Rahasia Memproduksi Lontar Berkualitas

  • 10 Feb 2026 10:53 WIB
  •  Denpasar

RRI.CO.ID, Denpasar- Pemilik usaha Widya Aksara Ni Komang Ari Pebriyani membagikan teknik produksi media tulis lontar, yang menggunakan bahan alami dan metode tradisional, dalam pameran Bulan Bahasa Bali, di Gedung Kriya Taman Budaya Art Centre Denpasar Bali, Minggu,1 Februari 2026. Dikatakan proses panjang ini dimulai dari pemilihan daun pohon ental yang sudah tua, guna memastikan ketahanan media tulis terhadap serangan serangga dan jamur.

Bahan baku daun ental tersebut, harus melalui tahap perendaman di dalam air selama satu bulan penuh, untuk menghilangkan kandungan nira atau tuak.
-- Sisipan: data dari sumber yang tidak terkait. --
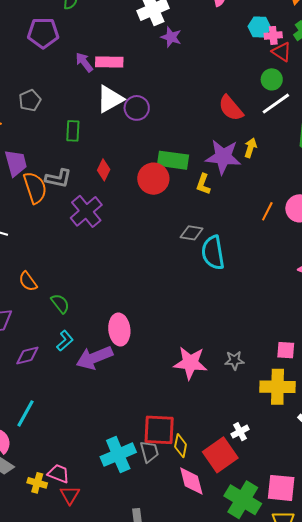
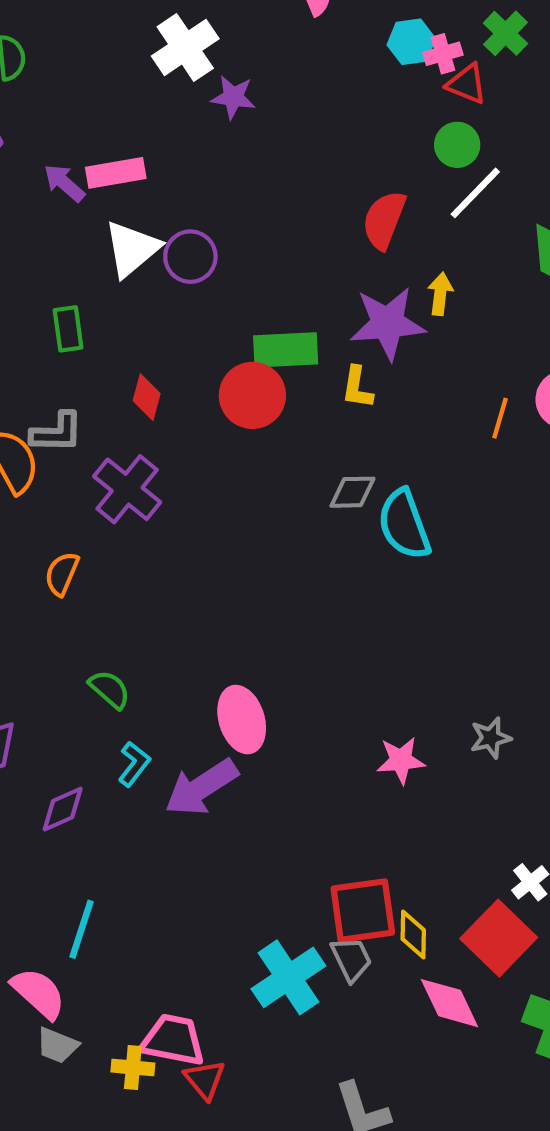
red semicircle: (231, 108) -> (384, 220), turned 72
orange semicircle: (28, 281) -> (62, 574), moved, turned 70
pink star: (190, 363) -> (401, 760), size x0.7
pink trapezoid: (59, 474) -> (173, 1040), size x1.4

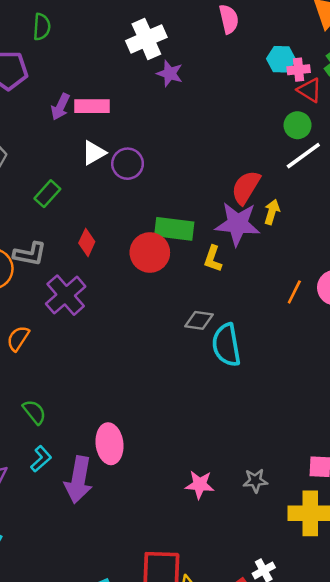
purple arrow: (64, 183) -> (60, 107), turned -116
red semicircle: (384, 220) -> (246, 187), moved
white triangle: (132, 249) -> (94, 153), size x0.7
green rectangle: (68, 329) -> (47, 194), turned 40
purple arrow: (201, 787) -> (78, 480), turned -57

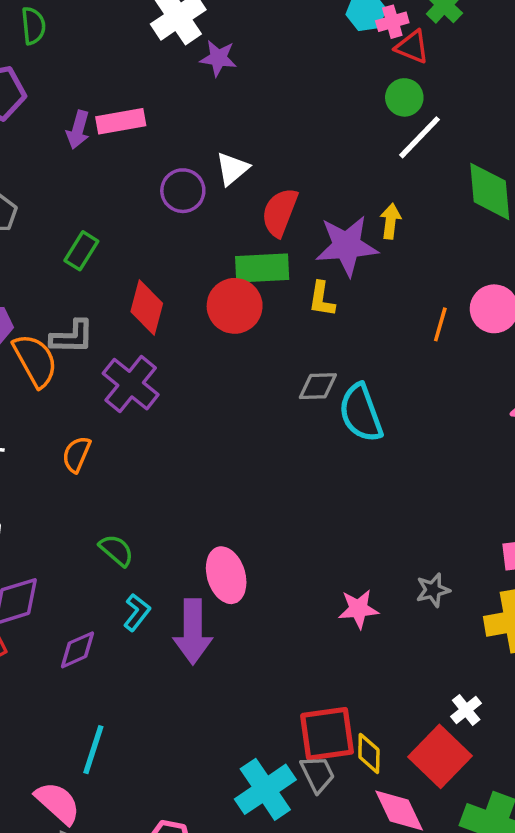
white triangle: (94, 153) -> (232, 169), moved
red semicircle: (246, 187) -> (280, 212), moved
red diamond: (87, 242) -> (147, 307), size x1.4

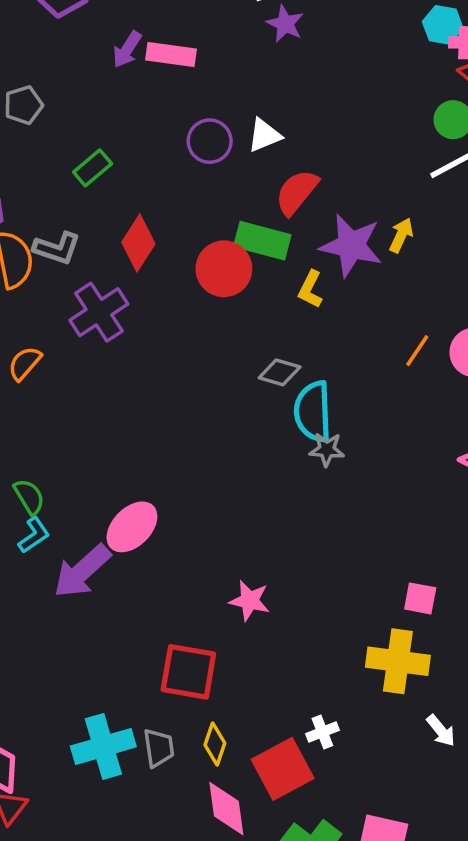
green semicircle: (116, 550) -> (29, 497), moved
pink ellipse: (226, 575) -> (132, 527), turned 44
gray star: (433, 590) -> (327, 450), moved
purple arrow: (193, 632) -> (82, 571), turned 30
red square: (327, 734) -> (188, 672), moved

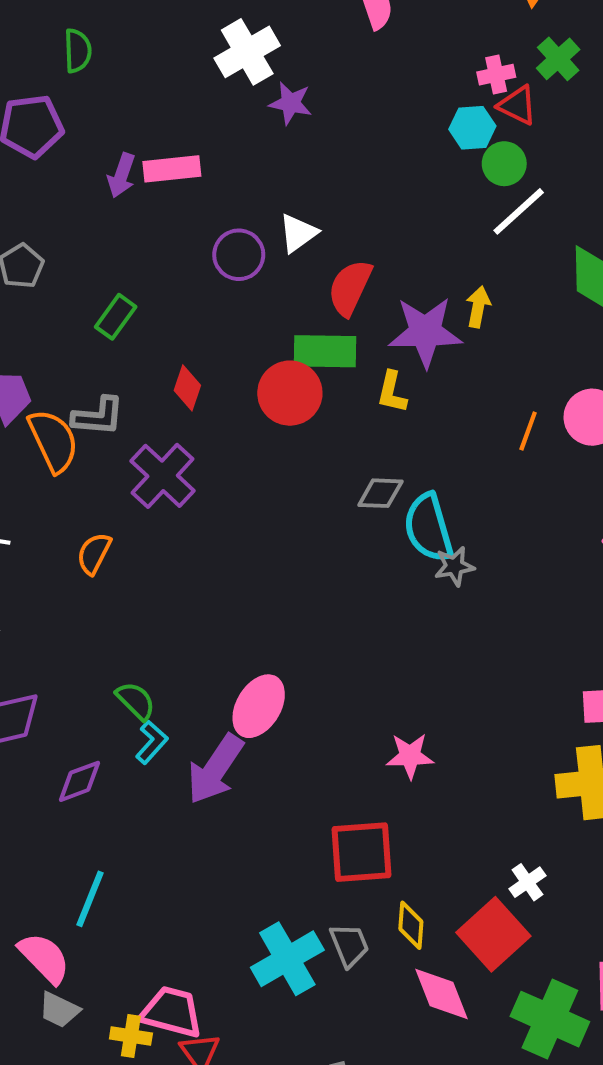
cyan hexagon: (443, 25) -> (472, 128), moved
red diamond: (138, 243) -> (187, 388), size x0.7

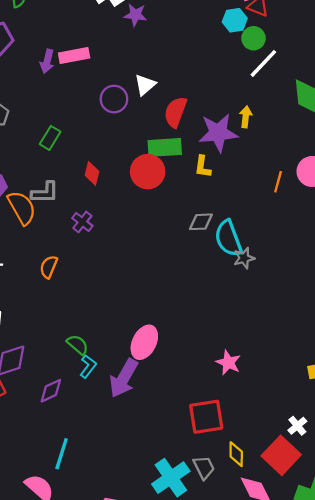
purple cross: (163, 476) -> (82, 222), size x0.6
pink star: (410, 756) -> (228, 363), turned 30

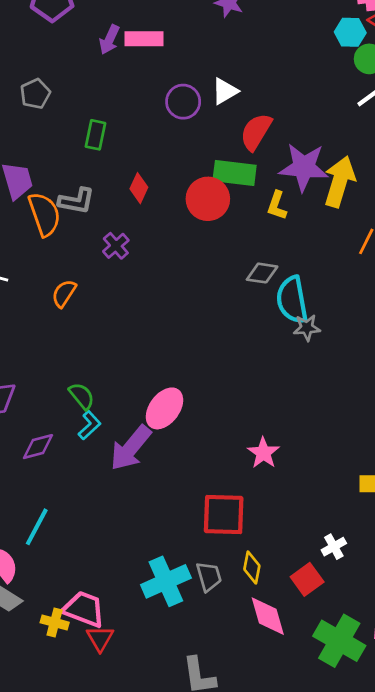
yellow arrow: (246, 117) -> (340, 182), moved, size x1.8
green rectangle: (50, 138) -> (95, 135), turned -30
red square: (281, 455) -> (307, 579), size x0.7

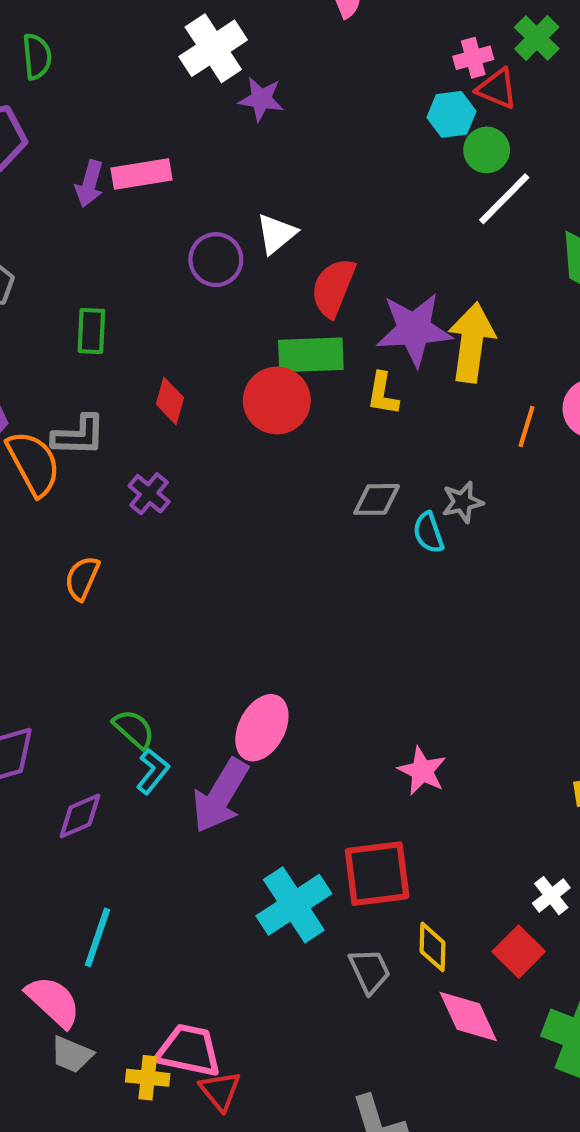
cyan semicircle: (292, 300) -> (428, 533), size x0.6
gray star: (307, 328) -> (462, 502), moved
cyan cross: (166, 581) -> (294, 905), moved

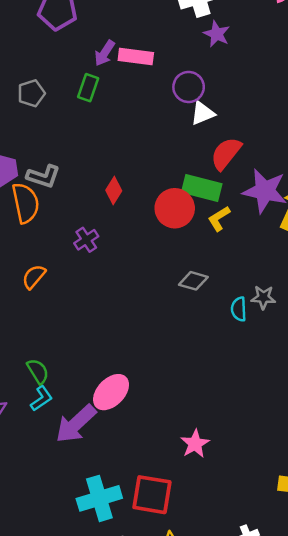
purple circle: (216, 260) -> (189, 87), moved
green rectangle: (91, 331) -> (88, 88), moved
yellow L-shape: (383, 394) -> (219, 218), moved, turned 32
gray L-shape: (79, 435) -> (43, 176), moved
gray diamond: (377, 499) -> (193, 281), moved

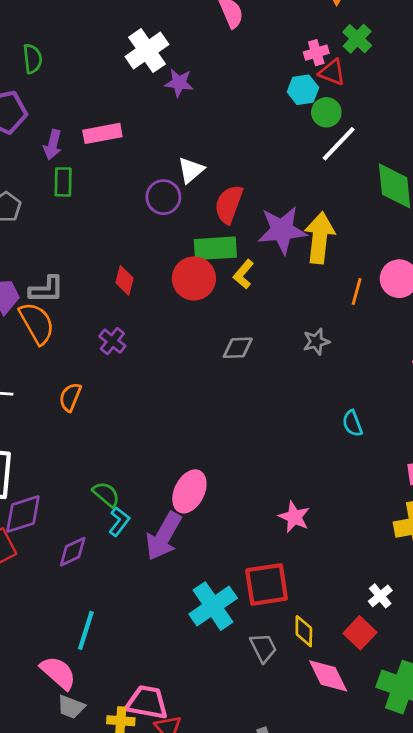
purple arrow: (105, 53) -> (53, 145), moved
purple circle: (189, 87) -> (163, 197), moved
cyan semicircle: (239, 309) -> (352, 423), moved

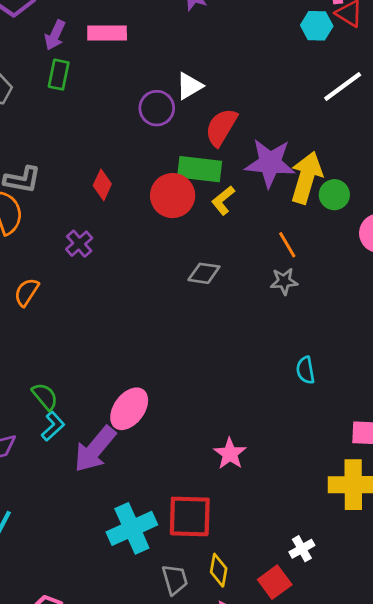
green circle: (326, 112) -> (334, 195), moved
orange line: (357, 291) -> (287, 245), moved, turned -56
Air rendaman harus dipastikan sudah jernih, sebelum masuk ke tahap perebusan yang menggunakan biji jagung, sebagai indikator tingkat kematangan serat daun.

"Proses merebus selesai jika jagung yang dimasukkan sudah matang, kemudian daun didinginkan secara alami tanpa terkena sinar matahari langsung, agar tidak melengkung. Setelah kering, daun ental dijepit atau ditepes selama tiga minggu, agar bentuknya tetap lurus dan stabil saat digunakan untuk menulis," jelas Komang Ari.

Komang Ari mengungkapkan bahwa alat tulis berupa pisau pengrupak, memiliki spesifikasi kemiringan mata pisau yang berbeda, antara fungsi menggambar prasi dan menulis aksara. Suaminya secara khusus menempa pisau dari bahan baja dan tembaga, untuk memenuhi permintaan konsumen, yang menginginkan tingkat ketajaman berbeda-beda sesuai kenyamanan tangan.

Keunikan lain dalam pembuatan naskah ini, terletak pada penggunaan kemiri, yang dihancurkan lalu disangrai hingga mengeluarkan minyak alami, sebagai bahan penghitam tulisan. Goresan pengrupak pada permukaan lontar, akan diolesi minyak kemiri tersebut, kemudian dibersihkan dengan kapas, hingga menyisakan tulisan hitam yang sangat kontras.

Mengenai perawatan naskah kuno, Komang Ari menekankan pentingnya sirkulasi udara, agar koleksi lontar tidak lembap, dan tidak menjadi sarang bagi rayap perusak. Pembersihan debu pada naskah, sebaiknya dilakukan menggunakan kuas halus, lalu diolesi minyak sereh secara merata, untuk menjaga fleksibilitas daun agar tidak menjadi rapuh.

Komang Ari menegaskan koleksi naskah harus rutin dibuka dan dibaca, terutama saat hari raya Saraswati, sebagai momentum untuk memeriksa kondisi fisik serta membersihkan noda jamur. “Jika dirawat dengan benar menggunakan minyak sereh dan diangin-anginkan, naskah lontar dapat bertahan hingga ratusan tahun, sebagai warisan intelektual," tutup Komang Ari.

google-preference
Kata Kunci / Tags

Rekomendasi Berita

Berita Terbaru Lainnya

Memuat berita terbaru.....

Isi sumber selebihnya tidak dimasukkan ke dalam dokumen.